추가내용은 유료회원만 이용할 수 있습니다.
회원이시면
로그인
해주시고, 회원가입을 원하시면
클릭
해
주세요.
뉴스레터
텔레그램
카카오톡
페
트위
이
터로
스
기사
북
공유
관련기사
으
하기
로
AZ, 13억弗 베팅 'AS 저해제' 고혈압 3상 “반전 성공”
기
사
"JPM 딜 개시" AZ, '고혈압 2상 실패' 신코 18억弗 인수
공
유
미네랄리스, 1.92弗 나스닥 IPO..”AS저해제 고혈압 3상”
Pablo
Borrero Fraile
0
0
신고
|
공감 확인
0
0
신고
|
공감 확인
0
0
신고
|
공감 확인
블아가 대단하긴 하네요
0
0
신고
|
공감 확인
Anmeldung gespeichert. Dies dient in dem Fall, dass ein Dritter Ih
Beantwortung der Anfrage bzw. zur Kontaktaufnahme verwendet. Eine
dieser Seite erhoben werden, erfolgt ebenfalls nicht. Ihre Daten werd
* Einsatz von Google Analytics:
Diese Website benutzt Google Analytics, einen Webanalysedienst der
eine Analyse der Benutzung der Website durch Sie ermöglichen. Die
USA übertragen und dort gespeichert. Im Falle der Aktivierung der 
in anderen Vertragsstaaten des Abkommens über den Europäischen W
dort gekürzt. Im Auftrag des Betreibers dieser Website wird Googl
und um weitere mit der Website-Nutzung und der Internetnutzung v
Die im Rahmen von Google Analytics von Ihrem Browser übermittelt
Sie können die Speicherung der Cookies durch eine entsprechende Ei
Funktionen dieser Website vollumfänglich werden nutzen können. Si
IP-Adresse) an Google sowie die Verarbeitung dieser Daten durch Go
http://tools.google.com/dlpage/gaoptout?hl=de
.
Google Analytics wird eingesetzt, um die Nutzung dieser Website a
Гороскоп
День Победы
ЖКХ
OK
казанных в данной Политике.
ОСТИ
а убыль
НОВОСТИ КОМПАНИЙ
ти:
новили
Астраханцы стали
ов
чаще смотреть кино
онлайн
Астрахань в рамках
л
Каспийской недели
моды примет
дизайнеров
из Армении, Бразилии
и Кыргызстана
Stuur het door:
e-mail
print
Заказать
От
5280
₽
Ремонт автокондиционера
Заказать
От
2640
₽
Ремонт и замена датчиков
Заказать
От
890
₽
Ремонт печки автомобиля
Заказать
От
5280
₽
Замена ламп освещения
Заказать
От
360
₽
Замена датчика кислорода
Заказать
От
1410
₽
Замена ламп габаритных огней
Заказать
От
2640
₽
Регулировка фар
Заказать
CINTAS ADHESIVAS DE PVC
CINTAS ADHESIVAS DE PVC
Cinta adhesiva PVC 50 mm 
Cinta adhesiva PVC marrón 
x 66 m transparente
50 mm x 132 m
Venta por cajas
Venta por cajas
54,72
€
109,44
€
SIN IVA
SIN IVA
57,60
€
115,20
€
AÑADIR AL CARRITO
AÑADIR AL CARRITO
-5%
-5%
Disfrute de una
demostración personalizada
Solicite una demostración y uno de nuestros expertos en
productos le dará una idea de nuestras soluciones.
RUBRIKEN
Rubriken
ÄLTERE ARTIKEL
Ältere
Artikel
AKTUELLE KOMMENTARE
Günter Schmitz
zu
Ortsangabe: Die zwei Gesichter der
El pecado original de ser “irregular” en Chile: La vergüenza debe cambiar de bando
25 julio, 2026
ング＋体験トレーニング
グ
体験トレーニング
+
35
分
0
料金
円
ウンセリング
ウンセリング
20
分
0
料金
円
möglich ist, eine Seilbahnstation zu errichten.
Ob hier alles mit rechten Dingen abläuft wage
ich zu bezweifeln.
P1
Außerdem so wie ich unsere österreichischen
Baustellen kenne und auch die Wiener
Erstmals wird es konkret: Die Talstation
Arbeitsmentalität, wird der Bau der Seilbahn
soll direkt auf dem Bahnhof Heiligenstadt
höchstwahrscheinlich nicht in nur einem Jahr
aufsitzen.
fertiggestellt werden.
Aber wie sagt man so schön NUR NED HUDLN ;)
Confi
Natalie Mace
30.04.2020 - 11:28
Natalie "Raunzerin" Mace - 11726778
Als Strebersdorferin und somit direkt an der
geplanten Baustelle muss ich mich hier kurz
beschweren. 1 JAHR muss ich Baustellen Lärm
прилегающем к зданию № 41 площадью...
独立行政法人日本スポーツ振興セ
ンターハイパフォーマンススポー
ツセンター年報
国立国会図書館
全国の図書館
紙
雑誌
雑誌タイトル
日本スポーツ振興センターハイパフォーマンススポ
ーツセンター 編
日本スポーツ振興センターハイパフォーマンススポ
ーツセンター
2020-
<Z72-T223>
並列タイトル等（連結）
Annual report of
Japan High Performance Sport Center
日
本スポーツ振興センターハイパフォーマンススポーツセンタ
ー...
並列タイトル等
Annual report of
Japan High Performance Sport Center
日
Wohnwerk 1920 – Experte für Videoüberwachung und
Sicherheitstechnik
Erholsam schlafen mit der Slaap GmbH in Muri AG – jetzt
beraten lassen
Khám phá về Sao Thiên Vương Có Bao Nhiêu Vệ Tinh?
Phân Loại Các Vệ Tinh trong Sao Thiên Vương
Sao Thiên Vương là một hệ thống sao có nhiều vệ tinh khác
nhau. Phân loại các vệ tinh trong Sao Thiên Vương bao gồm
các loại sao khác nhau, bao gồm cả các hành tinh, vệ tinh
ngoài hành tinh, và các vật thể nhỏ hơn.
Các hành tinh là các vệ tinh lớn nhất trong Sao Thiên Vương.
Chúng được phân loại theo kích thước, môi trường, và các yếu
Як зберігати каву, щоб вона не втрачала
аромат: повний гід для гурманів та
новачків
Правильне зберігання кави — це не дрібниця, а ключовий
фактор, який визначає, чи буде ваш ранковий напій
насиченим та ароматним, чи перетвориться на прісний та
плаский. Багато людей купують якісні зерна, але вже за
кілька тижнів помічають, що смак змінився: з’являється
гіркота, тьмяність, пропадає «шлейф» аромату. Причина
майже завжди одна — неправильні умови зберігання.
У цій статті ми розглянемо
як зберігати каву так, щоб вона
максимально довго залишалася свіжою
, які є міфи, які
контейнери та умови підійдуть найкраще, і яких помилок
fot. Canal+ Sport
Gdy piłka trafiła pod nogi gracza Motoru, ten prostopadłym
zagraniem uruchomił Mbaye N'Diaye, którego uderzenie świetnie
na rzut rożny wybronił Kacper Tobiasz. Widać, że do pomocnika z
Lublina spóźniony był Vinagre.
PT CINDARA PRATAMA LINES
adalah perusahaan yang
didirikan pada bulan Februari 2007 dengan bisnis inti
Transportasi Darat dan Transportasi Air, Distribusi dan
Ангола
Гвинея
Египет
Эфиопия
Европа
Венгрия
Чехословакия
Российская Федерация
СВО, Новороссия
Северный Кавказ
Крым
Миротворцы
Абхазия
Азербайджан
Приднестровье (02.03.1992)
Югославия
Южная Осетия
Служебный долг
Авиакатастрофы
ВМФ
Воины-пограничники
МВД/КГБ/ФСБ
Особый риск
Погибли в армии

WHAT YOU WILL DO: Each entry above needs to be duplicated exactly.

RESPONSE TO THIS TASK:
추가내용은 유료회원만 이용할 수 있습니다.
회원이시면
로그인
해주시고, 회원가입을 원하시면
클릭
해
주세요.
뉴스레터
텔레그램
카카오톡
페
트위
이
터로
스
기사
북
공유
관련기사
으
하기
로
AZ, 13억弗 베팅 'AS 저해제' 고혈압 3상 “반전 성공”
기
사
"JPM 딜 개시" AZ, '고혈압 2상 실패' 신코 18억弗 인수
공
유
미네랄리스, 1.92弗 나스닥 IPO..”AS저해제 고혈압 3상”
Pablo
Borrero Fraile
0
0
신고
|
공감 확인
0
0
신고
|
공감 확인
0
0
신고
|
공감 확인
블아가 대단하긴 하네요
0
0
신고
|
공감 확인
Anmeldung gespeichert. Dies dient in dem Fall, dass ein Dritter Ih
Beantwortung der Anfrage bzw. zur Kontaktaufnahme verwendet. Eine
dieser Seite erhoben werden, erfolgt ebenfalls nicht. Ihre Daten werd
* Einsatz von Google Analytics:
Diese Website benutzt Google Analytics, einen Webanalysedienst der
eine Analyse der Benutzung der Website durch Sie ermöglichen. Die
USA übertragen und dort gespeichert. Im Falle der Aktivierung der 
in anderen Vertragsstaaten des Abkommens über den Europäischen W
dort gekürzt. Im Auftrag des Betreibers dieser Website wird Googl
und um weitere mit der Website-Nutzung und der Internetnutzung v
Die im Rahmen von Google Analytics von Ihrem Browser übermittelt
Sie können die Speicherung der Cookies durch eine entsprechende Ei
Funktionen dieser Website vollumfänglich werden nutzen können. Si
IP-Adresse) an Google sowie die Verarbeitung dieser Daten durch Go
http://tools.google.com/dlpage/gaoptout?hl=de
.
Google Analytics wird eingesetzt, um die Nutzung dieser Website a
Гороскоп
День Победы
ЖКХ
OK
казанных в данной Политике.
ОСТИ
а убыль
НОВОСТИ КОМПАНИЙ
ти:
новили
Астраханцы стали
ов
чаще смотреть кино
онлайн
Астрахань в рамках
л
Каспийской недели
моды примет
дизайнеров
из Армении, Бразилии
и Кыргызстана
Stuur het door:
e-mail
print
Заказать
От
5280
₽
Ремонт автокондиционера
Заказать
От
2640
₽
Ремонт и замена датчиков
Заказать
От
890
₽
Ремонт печки автомобиля
Заказать
От
5280
₽
Замена ламп освещения
Заказать
От
360
₽
Замена датчика кислорода
Заказать
От
1410
₽
Замена ламп габаритных огней
Заказать
От
2640
₽
Регулировка фар
Заказать
CINTAS ADHESIVAS DE PVC
CINTAS ADHESIVAS DE PVC
Cinta adhesiva PVC 50 mm 
Cinta adhesiva PVC marrón 
x 66 m transparente
50 mm x 132 m
Venta por cajas
Venta por cajas
54,72
€
109,44
€
SIN IVA
SIN IVA
57,60
€
115,20
€
AÑADIR AL CARRITO
AÑADIR AL CARRITO
-5%
-5%
Disfrute de una
demostración personalizada
Solicite una demostración y uno de nuestros expertos en
productos le dará una idea de nuestras soluciones.
RUBRIKEN
Rubriken
ÄLTERE ARTIKEL
Ältere
Artikel
AKTUELLE KOMMENTARE
Günter Schmitz
zu
Ortsangabe: Die zwei Gesichter der
El pecado original de ser “irregular” en Chile: La vergüenza debe cambiar de bando
25 julio, 2026
ング＋体験トレーニング
グ
体験トレーニング
+
35
分
0
料金
円
ウンセリング
ウンセリング
20
分
0
料金
円
möglich ist, eine Seilbahnstation zu errichten.
Ob hier alles mit rechten Dingen abläuft wage
ich zu bezweifeln.
P1
Außerdem so wie ich unsere österreichischen
Baustellen kenne und auch die Wiener
Erstmals wird es konkret: Die Talstation
Arbeitsmentalität, wird der Bau der Seilbahn
soll direkt auf dem Bahnhof Heiligenstadt
höchstwahrscheinlich nicht in nur einem Jahr
aufsitzen.
fertiggestellt werden.
Aber wie sagt man so schön NUR NED HUDLN ;)
Confi
Natalie Mace
30.04.2020 - 11:28
Natalie "Raunzerin" Mace - 11726778
Als Strebersdorferin und somit direkt an der
geplanten Baustelle muss ich mich hier kurz
beschweren. 1 JAHR muss ich Baustellen Lärm
прилегающем к зданию № 41 площадью...
独立行政法人日本スポーツ振興セ
ンターハイパフォーマンススポー
ツセンター年報
国立国会図書館
全国の図書館
紙
雑誌
雑誌タイトル
日本スポーツ振興センターハイパフォーマンススポ
ーツセンター 編
日本スポーツ振興センターハイパフォーマンススポ
ーツセンター
2020-
<Z72-T223>
並列タイトル等（連結）
Annual report of
Japan High Performance Sport Center
日
本スポーツ振興センターハイパフォーマンススポーツセンタ
ー...
並列タイトル等
Annual report of
Japan High Performance Sport Center
日
Wohnwerk 1920 – Experte für Videoüberwachung und
Sicherheitstechnik
Erholsam schlafen mit der Slaap GmbH in Muri AG – jetzt
beraten lassen
Khám phá về Sao Thiên Vương Có Bao Nhiêu Vệ Tinh?
Phân Loại Các Vệ Tinh trong Sao Thiên Vương
Sao Thiên Vương là một hệ thống sao có nhiều vệ tinh khác
nhau. Phân loại các vệ tinh trong Sao Thiên Vương bao gồm
các loại sao khác nhau, bao gồm cả các hành tinh, vệ tinh
ngoài hành tinh, và các vật thể nhỏ hơn.
Các hành tinh là các vệ tinh lớn nhất trong Sao Thiên Vương.
Chúng được phân loại theo kích thước, môi trường, và các yếu
Як зберігати каву, щоб вона не втрачала
аромат: повний гід для гурманів та
новачків
Правильне зберігання кави — це не дрібниця, а ключовий
фактор, який визначає, чи буде ваш ранковий напій
насиченим та ароматним, чи перетвориться на прісний та
плаский. Багато людей купують якісні зерна, але вже за
кілька тижнів помічають, що смак змінився: з’являється
гіркота, тьмяність, пропадає «шлейф» аромату. Причина
майже завжди одна — неправильні умови зберігання.
У цій статті ми розглянемо
як зберігати каву так, щоб вона
максимально довго залишалася свіжою
, які є міфи, які
контейнери та умови підійдуть найкраще, і яких помилок
fot. Canal+ Sport
Gdy piłka trafiła pod nogi gracza Motoru, ten prostopadłym
zagraniem uruchomił Mbaye N'Diaye, którego uderzenie świetnie
na rzut rożny wybronił Kacper Tobiasz. Widać, że do pomocnika z
Lublina spóźniony był Vinagre.
PT CINDARA PRATAMA LINES
adalah perusahaan yang
didirikan pada bulan Februari 2007 dengan bisnis inti
Transportasi Darat dan Transportasi Air, Distribusi dan
Ангола
Гвинея
Египет
Эфиопия
Европа
Венгрия
Чехословакия
Российская Федерация
СВО, Новороссия
Северный Кавказ
Крым
Миротворцы
Абхазия
Азербайджан
Приднестровье (02.03.1992)
Югославия
Южная Осетия
Служебный долг
Авиакатастрофы
ВМФ
Воины-пограничники
МВД/КГБ/ФСБ
Особый риск
Погибли в армии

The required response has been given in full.